**YOUR OBJECTIVE**
Write out exactly the lines below that run from the one containing "Кураторы Анастасия Балмакова и Елена" through the one containing "Для отправки комментария вам необхо", both included, with no other lines.

**RAW DATA**
○ ○ ○ ○
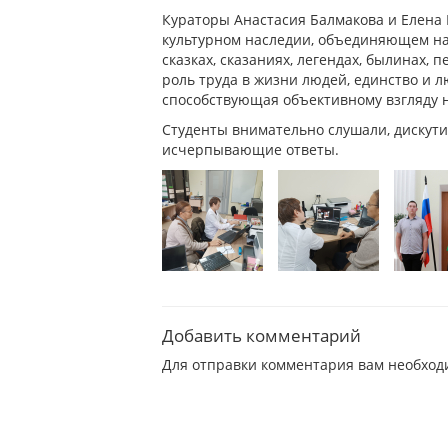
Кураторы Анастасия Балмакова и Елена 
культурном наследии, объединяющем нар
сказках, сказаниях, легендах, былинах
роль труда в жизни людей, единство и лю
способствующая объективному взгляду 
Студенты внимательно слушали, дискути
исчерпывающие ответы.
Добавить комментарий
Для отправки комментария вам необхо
○ ○ ○ ○
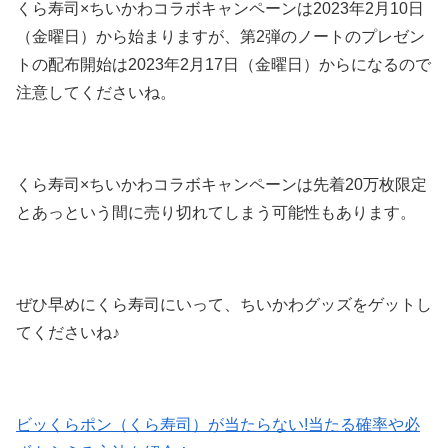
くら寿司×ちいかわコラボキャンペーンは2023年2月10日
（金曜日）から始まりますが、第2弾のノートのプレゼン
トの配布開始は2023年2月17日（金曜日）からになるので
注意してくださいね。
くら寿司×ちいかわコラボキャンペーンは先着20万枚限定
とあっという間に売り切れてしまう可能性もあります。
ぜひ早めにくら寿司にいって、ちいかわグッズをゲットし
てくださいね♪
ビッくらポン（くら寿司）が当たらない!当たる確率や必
○ ○ ○ ○
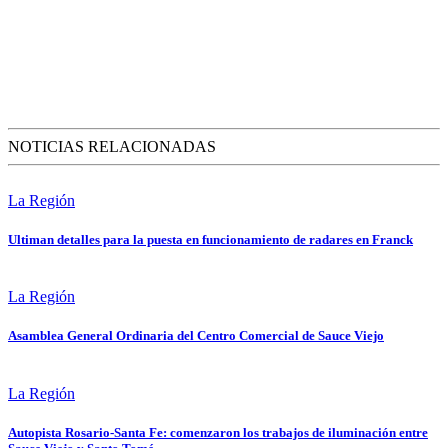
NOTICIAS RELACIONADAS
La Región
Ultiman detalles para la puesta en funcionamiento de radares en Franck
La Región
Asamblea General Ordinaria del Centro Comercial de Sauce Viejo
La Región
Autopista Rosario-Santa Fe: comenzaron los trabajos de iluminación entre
○ ○ ○ ○
**OUTPUT**
Кураторы Анастасия Балмакова и Елена 
культурном наследии, объединяющем нар
сказках, сказаниях, легендах, былинах
роль труда в жизни людей, единство и лю
способствующая объективному взгляду 
Студенты внимательно слушали, дискути
исчерпывающие ответы.
Добавить комментарий
Для отправки комментария вам необхо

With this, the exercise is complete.